Axelrad became his first comedy home. Not because it was perfect, but because it was open. That’s Houston.

The night he thought he hallucinated his future

Phillip told me his real turning point came later.

“Honestly, my big moment was last year. One of my mentors in comedy, J. Cann, super great comedian, I’m at The Riot one night, just hanging out. I’m high. Like, really high.”

“J. Cann walked up to me and goes, ‘I’ve seen you at another spot. You do comedy, right?’ And then he asked if I wanted to open for him.”

Phillip didn’t believe it.

“I was so high I texted myself in my notes app. Like, ‘Hey, future Phillip, you have a show in February.’ I thought it was the best dream I ever had.”

The next morning:

“I wake up and I’m like, let me check my notes. And it says, ‘Phillip, this is not a drill.’ I’m like, yeah… I know this is me, because this is shitty writing.”

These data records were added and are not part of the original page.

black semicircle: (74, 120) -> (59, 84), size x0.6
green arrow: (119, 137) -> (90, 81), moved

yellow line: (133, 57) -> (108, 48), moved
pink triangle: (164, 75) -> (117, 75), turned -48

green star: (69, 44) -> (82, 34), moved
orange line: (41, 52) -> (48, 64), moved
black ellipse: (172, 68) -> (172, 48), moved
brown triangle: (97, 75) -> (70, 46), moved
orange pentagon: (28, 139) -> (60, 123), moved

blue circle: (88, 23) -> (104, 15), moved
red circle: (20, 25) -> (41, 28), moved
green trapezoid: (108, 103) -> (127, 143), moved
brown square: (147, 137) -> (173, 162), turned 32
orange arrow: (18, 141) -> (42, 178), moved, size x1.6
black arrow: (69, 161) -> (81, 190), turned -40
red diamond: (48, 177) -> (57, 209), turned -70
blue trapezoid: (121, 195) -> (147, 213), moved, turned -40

“I got all my best material together. It wasn’t a lot. I brought my girlfriend at the time. I brought my mom. The room was packed, like 70 people. Biggest show I’d done.”

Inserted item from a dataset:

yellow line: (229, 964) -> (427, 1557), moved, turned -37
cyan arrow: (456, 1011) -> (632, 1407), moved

He paused before the last part.

“I was nervous as hell. But once I did it, the nervousness disappeared. Like the ecstasy, the fun. I was like… yeah. I want to continue to do this.”

The jokes don’t turn off

I asked Phillip about his craft. He doesn’t schedule writing. Writing schedules him.

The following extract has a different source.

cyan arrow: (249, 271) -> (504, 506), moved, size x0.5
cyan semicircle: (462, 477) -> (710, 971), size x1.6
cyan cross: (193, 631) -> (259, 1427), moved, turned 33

Notes app always open. He’ll stop a basketball game to write a premise. He’ll put old people on hold at work just to jot something down.

While we were talking, Phillip probably told me twenty jokes without trying. Some landed immediately. Some didn’t hit until hours later, when I was driving home or replaying the conversation in my head. Those were actually funnier. They say comedy is medicine. Phillip seems to have figured out how to give you not just the fast acting but also a slow-release dose.

Phillip plays with expectations because he lives inside them.


“Beating stereotypes in a negative way, being a tall black guy, not being good at basketball until recently. Okay. That got me in a lot of good places and a lot of bad places. Like, I was in a basketball tournament, people like, oh, yeah, put your money on him. People are still looking for me.”

“I am a dad. I have a quarter Latino baby. That's the funnest shit ever. I'm the biggest movie buff ever. And that's because my mom putting me on shit that it's like the movies are supposed to get us to ask questions. Like the first time I' seen the movie Back to the Future. Uh-huh. That is the wildest shit ever. Right. Because you're watching in the 80s and like by 2015 we're going to have flying cars. I'm like, no, we got inflation. Like, Marty was wrong. Fuck Marty.”

Observational. Self-aware. Animated. Honest.

Houston is sharpening him fast

Houston doesn’t let you hide. Drag show rooms. Black rooms. Mixed rooms. Weird rooms. Good rooms. Bad rooms. Phillip loves that.

“As long as you’re funny, you can go. I’ve seen white dudes kill in Black rooms. I’ve seen super left-wing people kill at drag shows. Funny is funny.”

“I do have aspirations to want to act like a Chris Tucker. Uh-huh. I'm actively praying to God each and every night that they can't do rush hour six. Okay. I would I would be Chris Tucker's son. I'd be Jackie Chan's son. Don't ask how.”

Where to catch him now

Phillip runs a show at an anime bar called Name In Progress in Sugarland, which feels exactly right.

Next one is Sunday, February 15, the day after Valentine’s Day.

“If you had a good Valentine’s Day, come celebrate. If you had a bad one, come recover.”

Either way, you better catch him while he’s still close to the ground.

That’s always the most interesting moment.

Bonus P.S.
“I bombed one time so hard. It got there and somebody was like, what do you want to do? I'm like, I want to keep going. Now you're ready.”